**EXERCISE DIRECTIONS**
For this exercise, write out only the lines of the entries below from the one with "mental de bien" up to and including the one with "Cuadros Niñ@", exactly as they are. Pictures stay out.

**Collected data entries**
====

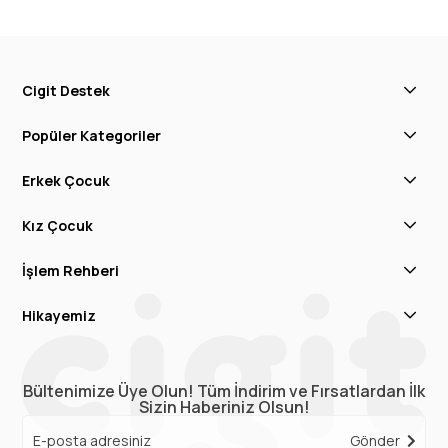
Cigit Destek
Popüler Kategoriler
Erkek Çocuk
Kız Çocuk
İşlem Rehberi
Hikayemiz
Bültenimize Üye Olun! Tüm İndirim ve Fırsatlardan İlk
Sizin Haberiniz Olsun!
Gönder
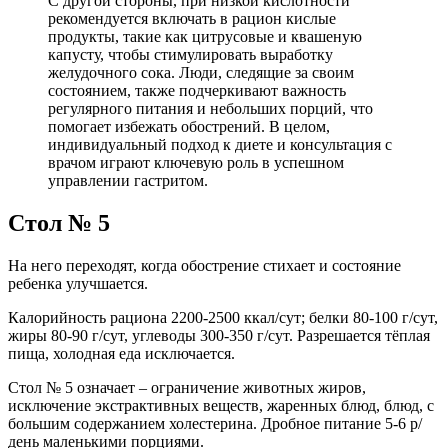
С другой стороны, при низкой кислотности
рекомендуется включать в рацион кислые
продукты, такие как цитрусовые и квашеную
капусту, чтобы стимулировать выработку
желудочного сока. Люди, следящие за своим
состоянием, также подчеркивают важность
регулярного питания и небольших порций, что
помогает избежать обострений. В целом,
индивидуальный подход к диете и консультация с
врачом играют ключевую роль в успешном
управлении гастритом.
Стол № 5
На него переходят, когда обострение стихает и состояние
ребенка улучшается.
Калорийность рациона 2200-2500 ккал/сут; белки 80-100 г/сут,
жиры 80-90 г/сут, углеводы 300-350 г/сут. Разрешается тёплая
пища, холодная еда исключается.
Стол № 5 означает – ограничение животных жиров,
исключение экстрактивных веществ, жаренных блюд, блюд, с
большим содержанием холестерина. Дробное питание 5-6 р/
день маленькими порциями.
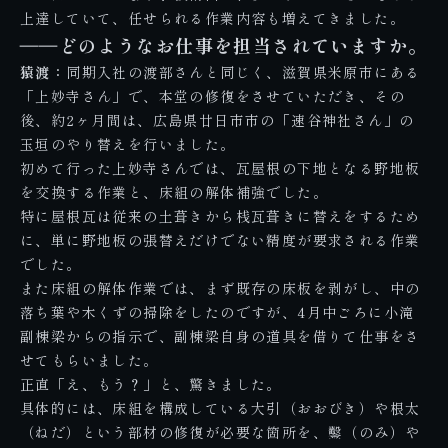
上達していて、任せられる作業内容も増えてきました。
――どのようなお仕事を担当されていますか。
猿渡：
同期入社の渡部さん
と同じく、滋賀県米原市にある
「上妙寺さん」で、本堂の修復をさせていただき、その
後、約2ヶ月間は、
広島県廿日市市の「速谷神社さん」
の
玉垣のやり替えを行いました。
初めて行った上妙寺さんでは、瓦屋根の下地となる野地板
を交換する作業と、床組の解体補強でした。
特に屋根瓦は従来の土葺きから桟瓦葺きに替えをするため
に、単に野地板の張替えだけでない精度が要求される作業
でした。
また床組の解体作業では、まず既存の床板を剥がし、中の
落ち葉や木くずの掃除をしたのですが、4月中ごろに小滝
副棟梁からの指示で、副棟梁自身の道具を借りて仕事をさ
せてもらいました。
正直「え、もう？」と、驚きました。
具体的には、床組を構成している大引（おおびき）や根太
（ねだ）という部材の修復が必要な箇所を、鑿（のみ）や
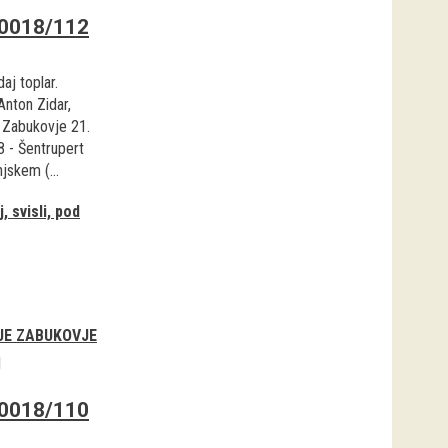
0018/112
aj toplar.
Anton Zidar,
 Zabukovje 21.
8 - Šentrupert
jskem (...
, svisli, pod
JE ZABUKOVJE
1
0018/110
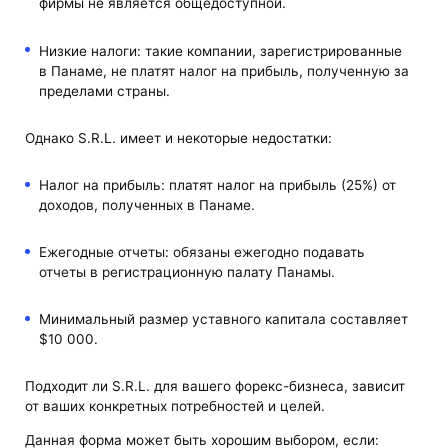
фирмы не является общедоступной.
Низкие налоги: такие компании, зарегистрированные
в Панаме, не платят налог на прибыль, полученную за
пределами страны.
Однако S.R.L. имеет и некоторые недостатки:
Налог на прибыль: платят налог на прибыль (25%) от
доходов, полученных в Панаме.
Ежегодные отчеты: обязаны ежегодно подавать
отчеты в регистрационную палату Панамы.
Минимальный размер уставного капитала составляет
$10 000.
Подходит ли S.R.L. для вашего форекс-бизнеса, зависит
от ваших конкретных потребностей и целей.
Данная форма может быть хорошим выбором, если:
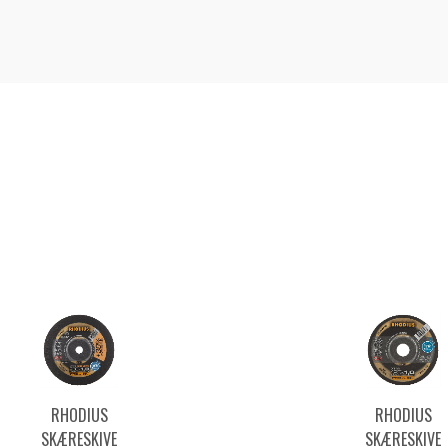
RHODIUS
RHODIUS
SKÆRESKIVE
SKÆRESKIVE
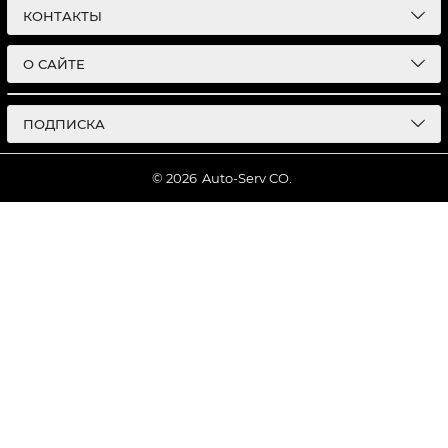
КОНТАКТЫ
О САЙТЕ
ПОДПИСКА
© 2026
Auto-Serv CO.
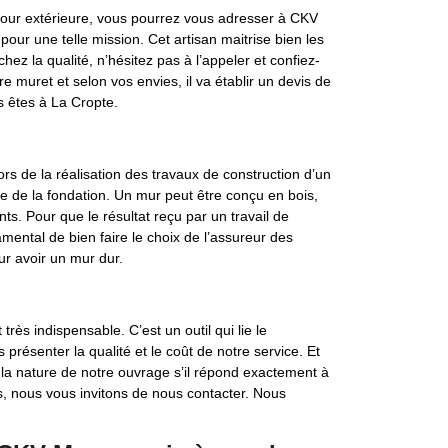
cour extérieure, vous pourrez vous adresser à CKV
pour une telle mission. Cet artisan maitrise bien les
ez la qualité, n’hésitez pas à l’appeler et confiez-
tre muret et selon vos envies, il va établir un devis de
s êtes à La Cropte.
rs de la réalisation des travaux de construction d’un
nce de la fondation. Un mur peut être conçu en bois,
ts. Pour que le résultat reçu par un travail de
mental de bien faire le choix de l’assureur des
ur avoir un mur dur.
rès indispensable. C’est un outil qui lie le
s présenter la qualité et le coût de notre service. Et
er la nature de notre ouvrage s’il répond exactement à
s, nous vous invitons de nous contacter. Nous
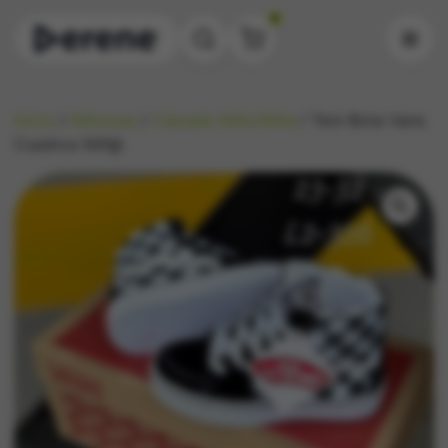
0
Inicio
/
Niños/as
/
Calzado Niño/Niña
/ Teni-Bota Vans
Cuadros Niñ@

====

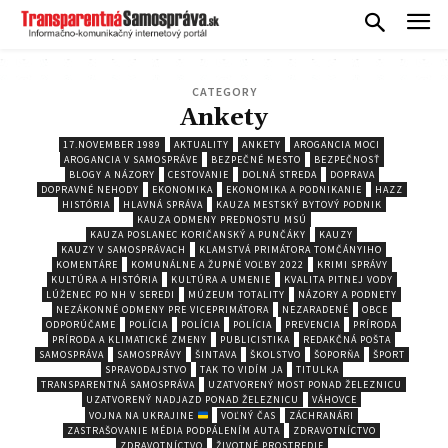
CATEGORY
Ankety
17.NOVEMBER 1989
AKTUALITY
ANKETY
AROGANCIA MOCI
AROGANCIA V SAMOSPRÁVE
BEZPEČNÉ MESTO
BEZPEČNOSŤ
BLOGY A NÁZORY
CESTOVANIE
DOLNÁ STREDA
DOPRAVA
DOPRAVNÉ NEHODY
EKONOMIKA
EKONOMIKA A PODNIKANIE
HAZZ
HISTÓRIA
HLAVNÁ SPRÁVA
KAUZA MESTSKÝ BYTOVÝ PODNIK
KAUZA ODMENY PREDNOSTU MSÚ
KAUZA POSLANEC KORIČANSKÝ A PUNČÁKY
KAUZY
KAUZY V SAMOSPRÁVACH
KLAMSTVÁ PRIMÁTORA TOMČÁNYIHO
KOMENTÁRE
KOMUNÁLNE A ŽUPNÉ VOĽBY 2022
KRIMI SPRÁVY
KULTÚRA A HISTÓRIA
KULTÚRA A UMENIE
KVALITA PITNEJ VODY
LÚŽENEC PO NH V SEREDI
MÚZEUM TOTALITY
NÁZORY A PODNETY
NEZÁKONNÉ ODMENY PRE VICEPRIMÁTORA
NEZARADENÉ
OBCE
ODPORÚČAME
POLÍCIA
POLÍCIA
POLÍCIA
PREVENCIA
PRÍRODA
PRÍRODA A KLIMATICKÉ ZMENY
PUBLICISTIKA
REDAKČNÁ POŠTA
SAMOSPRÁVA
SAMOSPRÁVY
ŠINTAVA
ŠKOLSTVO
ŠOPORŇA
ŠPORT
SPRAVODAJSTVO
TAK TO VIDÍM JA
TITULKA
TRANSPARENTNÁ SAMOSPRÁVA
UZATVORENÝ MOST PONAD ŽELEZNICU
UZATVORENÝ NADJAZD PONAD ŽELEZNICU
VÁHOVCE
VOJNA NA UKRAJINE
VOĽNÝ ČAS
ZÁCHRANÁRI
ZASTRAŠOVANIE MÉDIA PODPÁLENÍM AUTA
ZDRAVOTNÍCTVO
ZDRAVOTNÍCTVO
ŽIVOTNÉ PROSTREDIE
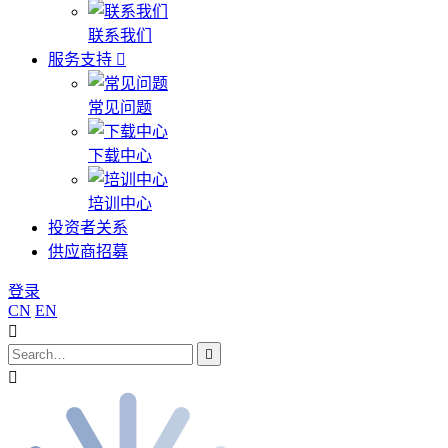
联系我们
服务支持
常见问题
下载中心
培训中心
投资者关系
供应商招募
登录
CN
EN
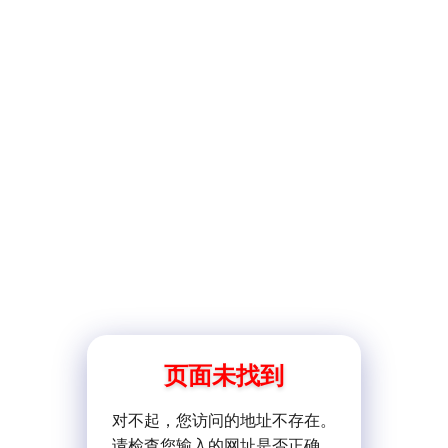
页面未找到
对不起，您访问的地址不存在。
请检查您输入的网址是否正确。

====

**WRITTEN RESPONSE**
mental de bien faire le choix de l’assureur des
ur avoir un mur dur.
rès indispensable. C’est un outil qui lie le
s présenter la qualité et le coût de notre service. Et
er la nature de notre ouvrage s’il répond exactement à
s, nous vous invitons de nous contacter. Nous
0
Inicio
/
Niños/as
/
Calzado Niño/Niña
/ Teni-Bota Vans
Cuadros Niñ@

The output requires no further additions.